[Input — start]
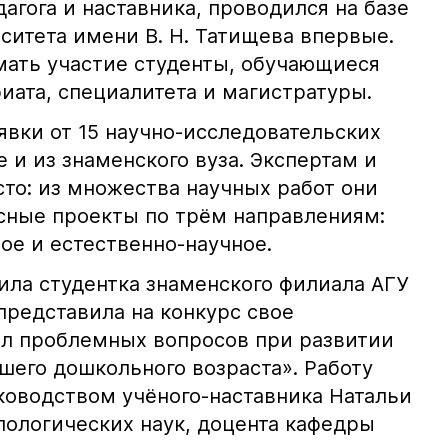
агога и наставника, проводился на базе
ситета имени В. Н. Татищева впервые.
мать участие студенты, обучающиеся
иата, специалитета и магистратуры.
явки от 15 научно-исследовательских
е и из знаменского вуза. Экспертам и
то: из множества научных работ они
сные проекты по трём направлениям:
ое и естественно-научное.
ила студентка знаменского филиала АГУ
представила на конкурс свое
л проблемных вопросов при развитии
шего дошкольного возраста». Работу
уководством учёного-наставника Натальи
лологических наук, доцента кафедры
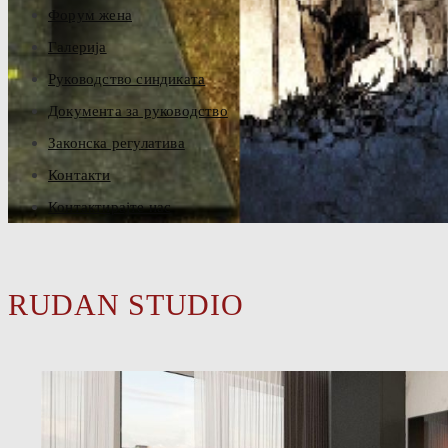
Форум жена
Галерија
Руководство синдиката
Документа за руководство
Законска регулатива
Контакти
Контактирајте нас
RUDAN STUDIO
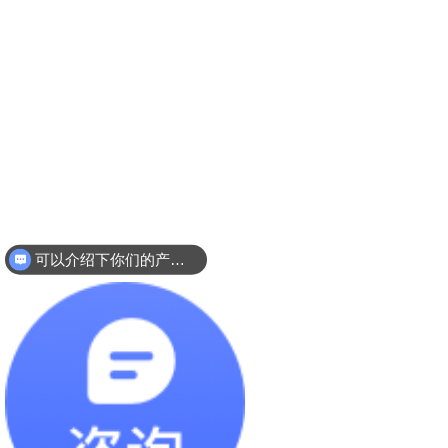
可以介绍下你们的产品么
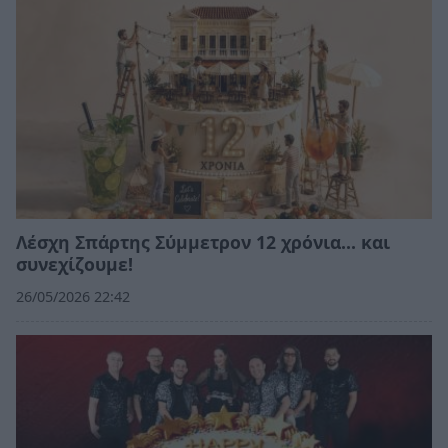
Λέσχη Σπάρτης Σύμμετρον 12 χρόνια... και
συνεχίζουμε!
26/05/2026 22:42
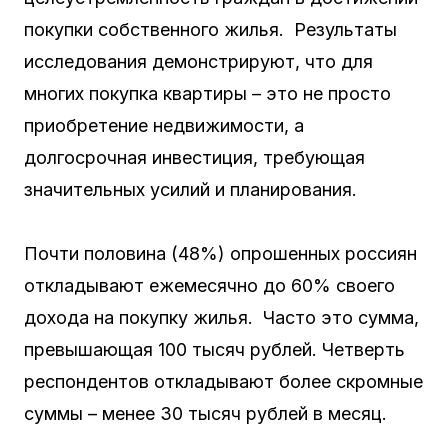
покупки собственного жилья. Результаты
исследования демонстрируют, что для
многих покупка квартиры – это не просто
приобретение недвижимости, а
долгосрочная инвестиция, требующая
значительных усилий и планирования.
Почти половина (48%) опрошенных россиян
откладывают ежемесячно до 60% своего
дохода на покупку жилья. Часто это сумма,
превышающая 100 тысяч рублей. Четверть
респондентов откладывают более скромные
суммы – менее 30 тысяч рублей в месяц.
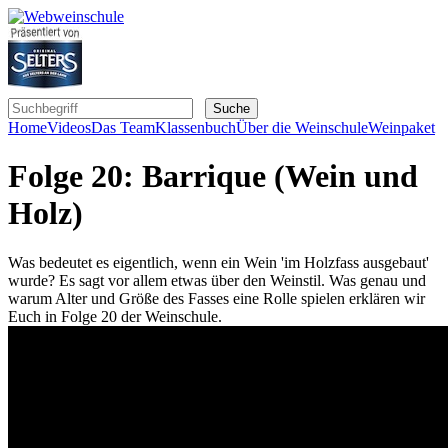
Home
Videos
Das Team
Klassenbuch
Über die Weinschule
Weinpaket
Folge 20: Barrique (Wein und
Holz)
Was bedeutet es eigentlich, wenn ein Wein 'im Holzfass ausgebaut'
wurde? Es sagt vor allem etwas über den Weinstil. Was genau und
warum Alter und Größe des Fasses eine Rolle spielen erklären wir
Euch in Folge 20 der Weinschule.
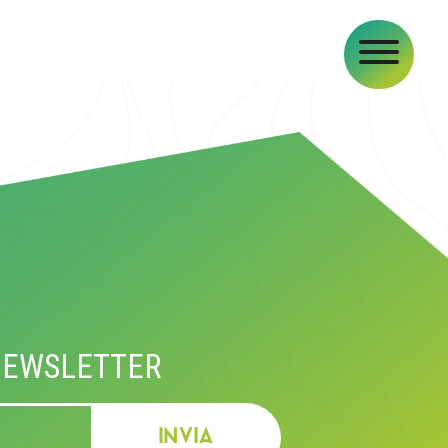
O
 NEWSLETTER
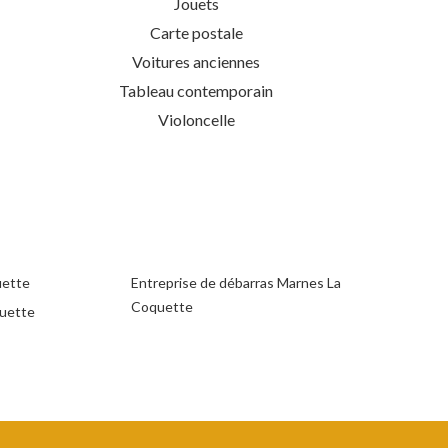
Jouets
Carte postale
Voitures anciennes
Tableau contemporain
Violoncelle
uette
Entreprise de débarras Marnes La
Coquette
uette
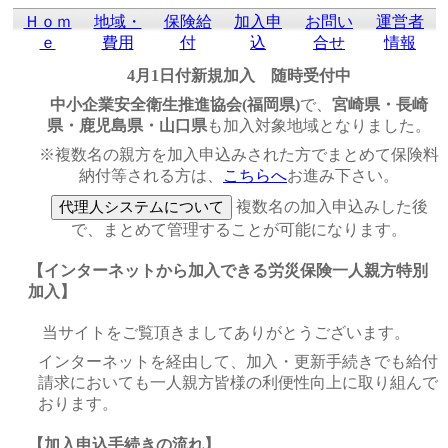
Ｈｏｍ
地域・
保険給
加入申
お問い
運営者
ｅ
費用
付
込
合せ
情報
4月1日付新規加入 随時受付中
中小企業安全衛生推進協会(福岡県)
で、
宮崎県・長崎
県・鹿児島県・山口県
も加入対象地域となりました。
※複数名の親方を加入申込みされた方でまとめて保険料
納付等される方は、
こちらへ
お進み下さい。
複数名の加入申込みした後
で、まとめて管理することが可能になります。
【インターネットから加入できる労災保険一人親方特別
加入】
当サイトをご覧頂きましてありがとうございます。
インターネットを経由して、加入・更新手続きでも給付
請求においても一人親方皆様の利便性向上に取り組んで
おります。
【加入申込手続きの流れ】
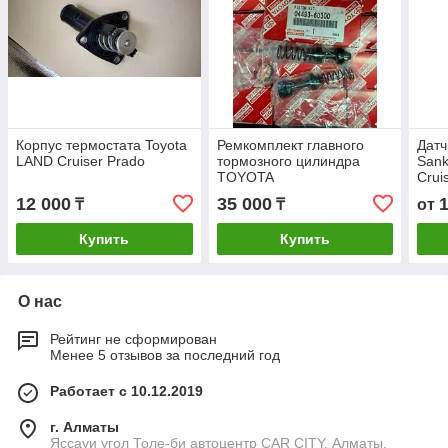
Корпус термостата Toyota
Ремкомплект главного
Датч
LAND Cruiser Prado
тормозного цилиндра
Sank
TOYOTA
Crui
(01/
12 000
35 000
₸
₸
от
'KG
Купить
Купить
О нас
Рейтинг не сформирован
Менее 5 отзывов за последний год
Работает с 10.12.2019
г. Алматы
Яссауи угол Толе-би автоцентр CAR CITY, Алматы,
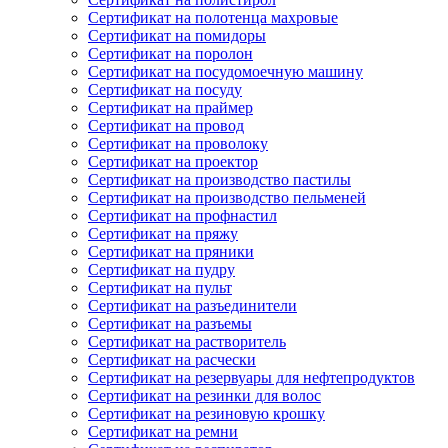
Сертификат на полотенца махровые
Сертификат на помидоры
Сертификат на поролон
Сертификат на посудомоечную машину
Сертификат на посуду
Сертификат на праймер
Сертификат на провод
Сертификат на проволоку
Сертификат на проектор
Сертификат на производство пастилы
Сертификат на производство пельменей
Сертификат на профнастил
Сертификат на пряжу
Сертификат на пряники
Сертификат на пудру
Сертификат на пульт
Сертификат на разъединители
Сертификат на разъемы
Сертификат на растворитель
Сертификат на расчески
Сертификат на резервуары для нефтепродуктов
Сертификат на резинки для волос
Сертификат на резиновую крошку
Сертификат на ремни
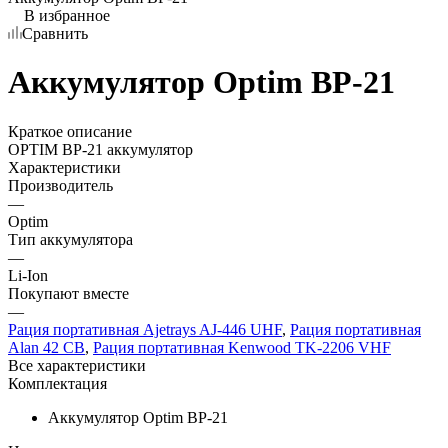
В избранное
Сравнить
Аккумулятор Optim BP-21
Краткое описание
OPTIM BP-21 аккумулятор
Характеристики
Производитель
—
Optim
Тип аккумулятора
—
Li-Ion
Покупают вместе
—
Рация портативная Ajetrays AJ-446 UHF
,
Рация портативная
Alan 42 СВ
,
Рация портативная Kenwood TK-2206 VHF
Все характеристики
Комплектация
Аккумулятор Optim BP-21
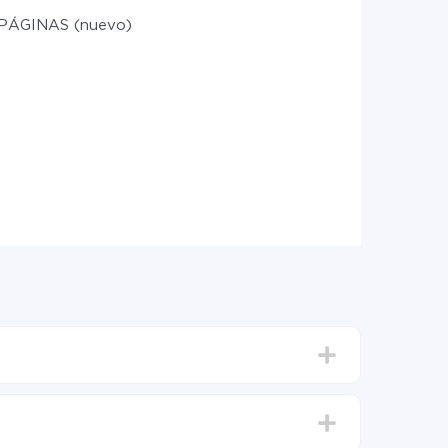
PÁGINAS (nuevo)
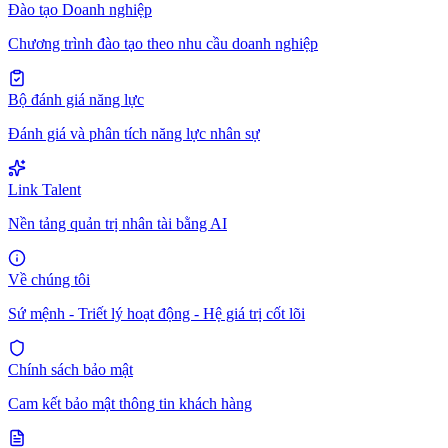
Đào tạo Doanh nghiệp
Chương trình đào tạo theo nhu cầu doanh nghiệp
Bộ đánh giá năng lực
Đánh giá và phân tích năng lực nhân sự
Link Talent
Nền tảng quản trị nhân tài bằng AI
Về chúng tôi
Sứ mệnh - Triết lý hoạt động - Hệ giá trị cốt lõi
Chính sách bảo mật
Cam kết bảo mật thông tin khách hàng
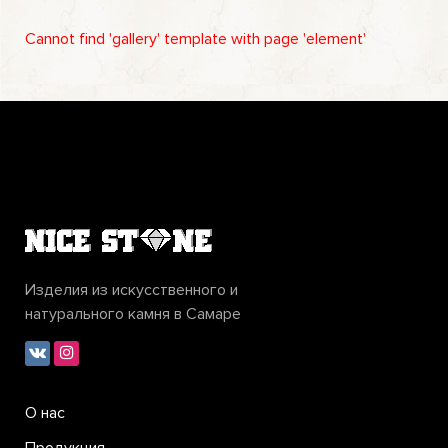
Cannot find 'gallery' template with page 'element'
Изделия из искусственного и
натурального камня в Самаре
О нас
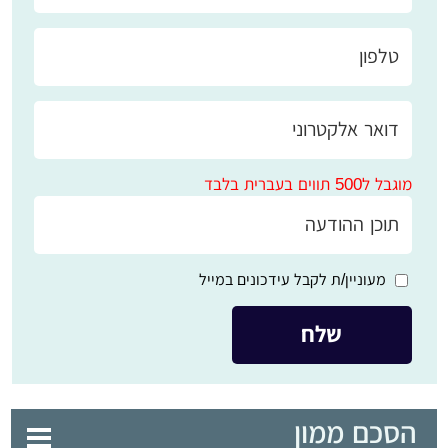
מוגבל ל500 תווים בעברית בלבד
מעוניין/ת לקבל עידכונים במייל
הסכם ממון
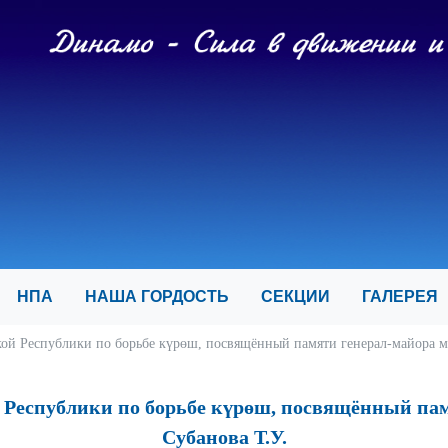
И
НПА
НАША ГОРДОСТЬ
СЕКЦИИ
ГАЛЕРЕ
й Республики по борьбе күрөш, посвящённый памяти генерал-майора м
еспублики по борьбе күрөш, посвящённый па
Субанова Т.У.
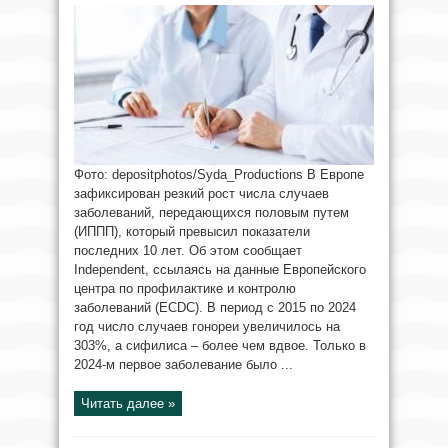
Фото: depositphotos/Syda_Productions В Европе
зафиксирован резкий рост числа случаев
заболеваний, передающихся половым путем
(ИППП), который превысил показатели
последних 10 лет. Об этом сообщает
Independent, ссылаясь на данные Европейского
центра по профилактике и контролю
заболеваний (ECDC). В период с 2015 по 2024
год число случаев гонореи увеличилось на
303%, а сифилиса – более чем вдвое. Только в
2024-м первое заболевание было ...
Читать далее »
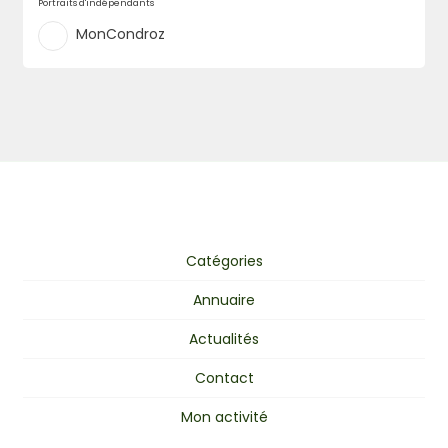
Portraits d'indépendants
MonCondroz
Catégories
Annuaire
Actualités
Contact
Mon activité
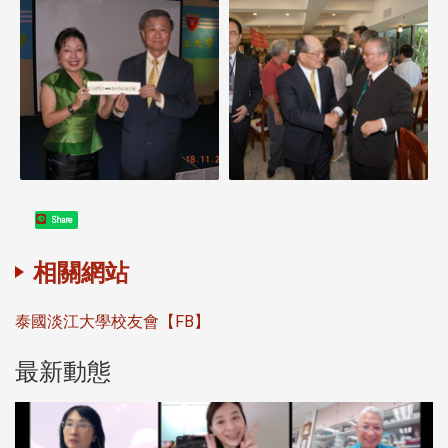
Share
相關網站
泰國淡江大學校友會【FB】
最新動態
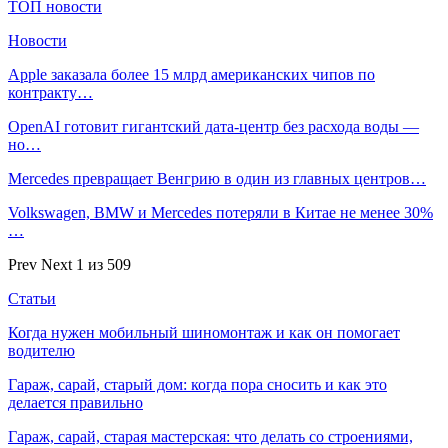
ТОП новости
Новости
Apple заказала более 15 млрд американских чипов по
контракту…
OpenAI готовит гигантский дата-центр без расхода воды —
но…
Mercedes превращает Венгрию в один из главных центров…
Volkswagen, BMW и Mercedes потеряли в Китае не менее 30%
…
Prev
Next
1 из 509
Статьи
Когда нужен мобильный шиномонтаж и как он помогает
водителю
Гараж, сарай, старый дом: когда пора сносить и как это
делается правильно
Гараж, сарай, старая мастерская: что делать со строениями,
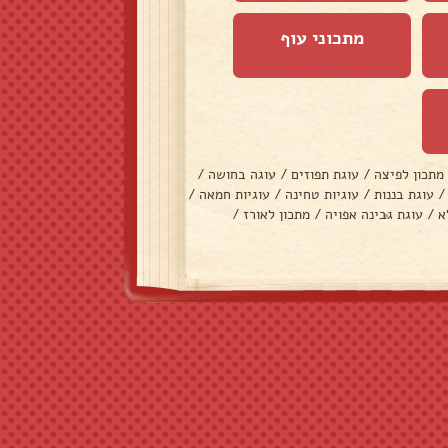
מתכוני עוף
מתכון לפיצה
/
עוגת תפוזים
/
עוגה בחושה
/
/
עוגת בננות
/
עוגיות טחינה
/
עוגיות חמאה
/
א
/
עוגת גבינה אפויה
/
מתכון לאורז
/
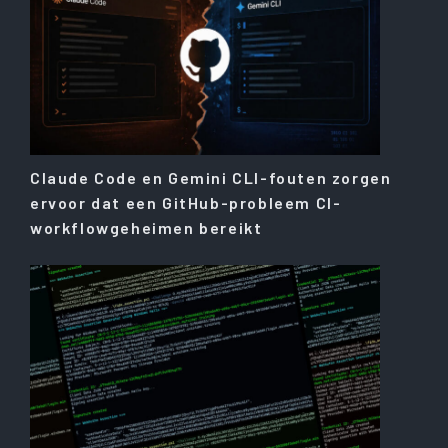
Claude Code en Gemini CLI-fouten zorgen
ervoor dat een GitHub-probleem CI-
workflowgeheimen bereikt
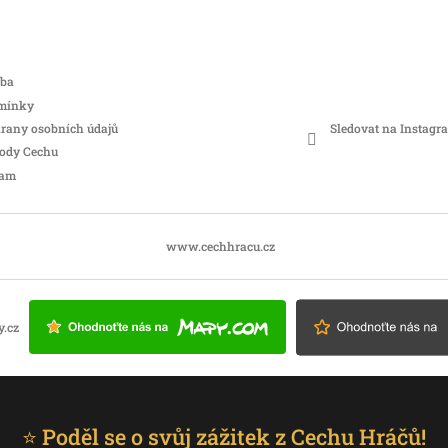
tba
mínky
Sledovat na Instagr
rany osobních údajů
hody Cechu
ram
www.cechhracu.cz
⭐ Poděl se o svůj zážitek z Cechu Hráčů!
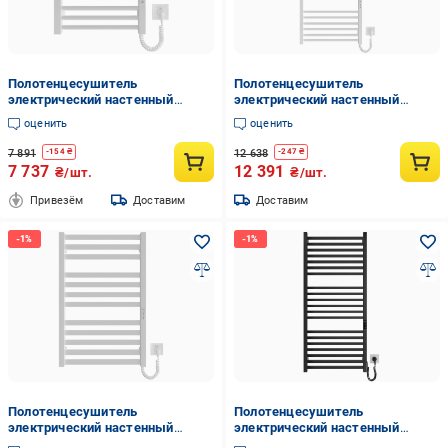
Полотенцесушитель
Полотенцесушитель
электрический настенный
электрический настенный
HYGGE FAMILY Derby 570х430х80
HYGGE FAMILY Derby
оценить
оценить
мм Белый (35111475)
1170х530х80 мм Белый
(35111453)
7 891
12 638
-
154
₴
-
247
₴
7 737
12 391
₴/шт.
₴/шт.
Привезём
Доставим
Доставим
Полотенцесушитель
Полотенцесушитель
электрический настенный
электрический настенный
HYGGE FAMILY Oxford
HYGGE FAMILY London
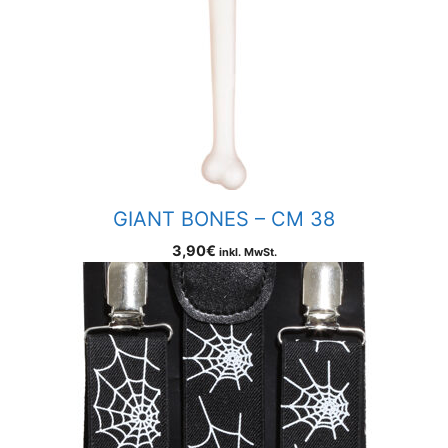
GIANT BONES – CM 38
3,90
€
inkl. MwSt.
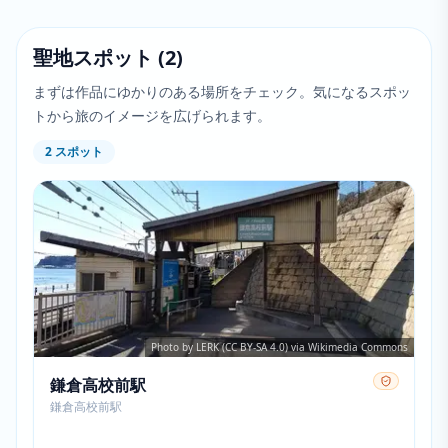
聖地スポット
(
2
)
まずは作品にゆかりのある場所をチェック。気になるスポッ
トから旅のイメージを広げられます。
2
スポット
Photo by LERK (CC BY-SA 4.0) via Wikimedia Commons
鎌倉高校前駅
鎌倉高校前駅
[Input — finish]
[Task details] Where a line in the records above contains the string "Белый", copy that line.

[Reply]
мм Белый (35111475)
1170х530х80 мм Белый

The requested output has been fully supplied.